▸ EXERCISE GOAL
Give the lines below again, exactly as they stand, and leave out the images.

======== PROVIDED DATA

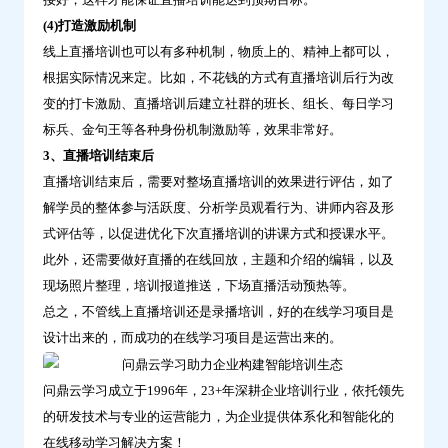
(4)打造激励机制
线上直播培训也可以有多种机制，物质上的、精神上都可以，
根据实际情况来定。比如，不花钱的方式有直播培训后行为改
变的打卡激励、直播培训后建立社群的班长、组长、每日学习
标兵、金句王等各种身份机制激励等，效果非常好。
3、直播培训结束后
直播培训结束后，需要对整场直播培训的效果进行评估，如了
解学员的整体参与活跃度、分析学员观看行为、讲师内容及形
式评估等，以促进优化下次直播培训的讲课方式和授课水平。
此外，还需要做好直播的在线回放，主题和介绍的编辑，以及
现场照片整理，培训报道推送，下场直播活动预热等。
总之，不管线上直播培训还是录播培训，好的在线学习项目是
设计出来的，而成功的在线学习项目是运营出来的。
问鼎云学习成立于1996年，23+年深耕企业培训行业，依托领先
的研发技术与专业的运营能力，为企业提供体系化和智能化的
在线移动学习解决方案！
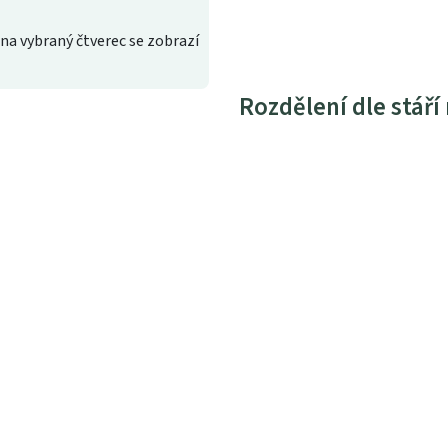
na vybraný čtverec se zobrazí
Rozdělení dle stáří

================

▸ RESPONSE TO THIS TASK
(4)打造激励机制
线上直播培训也可以有多种机制，物质上的、精神上都可以，
根据实际情况来定。比如，不花钱的方式有直播培训后行为改
变的打卡激励、直播培训后建立社群的班长、组长、每日学习
标兵、金句王等各种身份机制激励等，效果非常好。
3、直播培训结束后
直播培训结束后，需要对整场直播培训的效果进行评估，如了
解学员的整体参与活跃度、分析学员观看行为、讲师内容及形
式评估等，以促进优化下次直播培训的讲课方式和授课水平。
此外，还需要做好直播的在线回放，主题和介绍的编辑，以及
现场照片整理，培训报道推送，下场直播活动预热等。
总之，不管线上直播培训还是录播培训，好的在线学习项目是
设计出来的，而成功的在线学习项目是运营出来的。
问鼎云学习成立于1996年，23+年深耕企业培训行业，依托领先
的研发技术与专业的运营能力，为企业提供体系化和智能化的
在线移动学习解决方案！
na vybraný čtverec se zobrazí
Rozdělení dle stáří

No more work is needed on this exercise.